買ってきた大好物の唐揚げを電子レンジでチン。マグロの刺身を皿に移す。
さあ、夕飯だ。箸を手に白飯をかっ込もうとした瞬間。
─────突然、四畳半の畳の上に奇怪な魔法陣が浮かび上がった。
部屋一面が眩しい光に包まれたかと思ったら、次第に謎の酩酊感が俺を襲った。
壁が歪み、畳が捻じ曲がっていく。
アパートの部屋が歪曲し、グニャグニャと周囲の景色が変わっていく。
そして、次に目を開くと……。
「……一体ここはどこだ?」
俺は住み慣れたアパートの一室から、見慣れぬ草むらに突っ立っていたのだった。
周囲は雑木林に囲われていて、辺りに建物は見えない。
だが、空の彼方に輝く赤と青、二つの月がここは地球では無い事を示していた。
「何が起こった……俺は一体どうしたっていうんだ?」
携帯電話も無く、ライターや懐中電灯等の役立つ道具も無い。
全部あの部屋だ。完全な手ぶら状態。
自分に襲い掛かったこの奇妙な現象も不可解だが、この場所に留まっていても仕方が無い。
ここがどこなのかも分からないが、早く人が住んでいる場所を……民家を探さなくては。
そう思い、辺りの様子を伺っていると
─────パカラッパカラッパカラッ
何か……こちらに駆けてくるのが見えた。
馬だ。何者かが馬に乗っている。
誰かは分からないが、馬に乗った人物は俺に気付くと、草むらをかぎ分けてゆっくりと近づいて来た。
馬から降りたのは、全身鎧で身を固めた男だった。
男は、片膝をつき、恭しく俺に向かって挨拶する。
「失礼致します!私はペリシアーノ王国からやってまいりました騎士団長、カッツェと申します。突然の事態に戸惑っておられる事と思います。どうか、私の話をお聞き下さい」
「実は……我が国は今、恐ろしい魔王に攻められ、危機が迫っています。そこで王国に伝わる『勇者召喚の儀』を執り行った所、異世界から現れたのが貴方様なのです」
「申し訳ございません!勝手に私達の事情に巻き込んでしまい……ですが、どうか……私達の国をお救い下さい。そして……このペリシアーノ王国に平和を……」
開いた口が塞がらなかった。
勇者。ふざけてるのか?
俺は平和な日本で、真面目に学生をやっていたんだ。それが……勇者だって?迷惑にも程がある。
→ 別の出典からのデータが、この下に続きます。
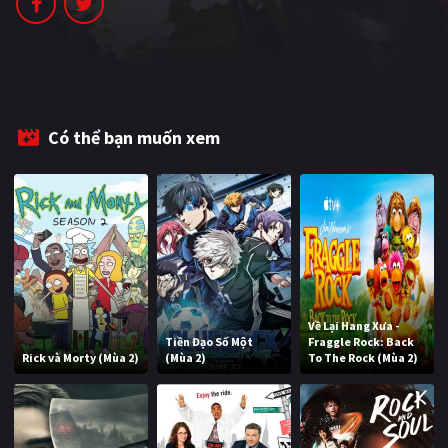
PHIM MỚI
PHIM BỘ
PHIM LẺ
Có thể bạn muốn xem
PHIM CHIẾU RẠP
TUYỂN TẬP PHIM
BLOG
Về Lại Hang Xưa -
Tiền Đạo Số Một
Fraggle Rock: Back
Rick và Morty (Mùa 2)
(Mùa 2)
To The Rock (Mùa 2)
国の存亡の為に必死なのかもしれないが、俺には全く関係のない話。
こっちにだって生活があるんだ。それに来期の学費も稼がなきゃいけない。
無関係の人間を巻き込むな。
頭にきた俺は、目の前の騎士に文句を言った。
「……ふざけるなよ!勝手な事言いやがって。誰がお前の言う事をきくものか!」
すると、目の前の騎士はこう言った。
「ハァ?……誰がお前みたいな猿に頼むと言った?下がれ、無礼者め!私はそこにおられるお方にお願い申し上げているのだ!」
兜を脱いだ騎士を見て、俺は仰天した。
ぴょこんと突き出た耳。
ビー玉みたいなつぶらな瞳。
そして、かわいらしく左右に生やした3本のヒゲ。
猫。
俺が人だと思っていた騎士は、鎧を着た猫人間だったのだ。
まてよ……じゃあ勇者って……まさか!!
その足元には、俺と同じように驚愕し、ムンクのポーズで固まった俺の愛猫コジローがプルプルと震えていた。
「ニャニャンッ(僕が勇者?)」
俺はただ、同居人に巻き込まれただけだったようだ。
再び猫話。ペリシアーノもカッツェも海外の猫の呼び方です。
しばらくはこれまでの話を改稿しながら投稿していきます。
次回も金曜日に投稿出来ればと思っています。
追記。
まさかここに来てブクマ100頂けると思ってませんでしたので、驚きました。
思わず小躍りしました(笑)。
本作は一度春先に終わらせていたのですが、応援下さる読者様が増えて素直に感動しています。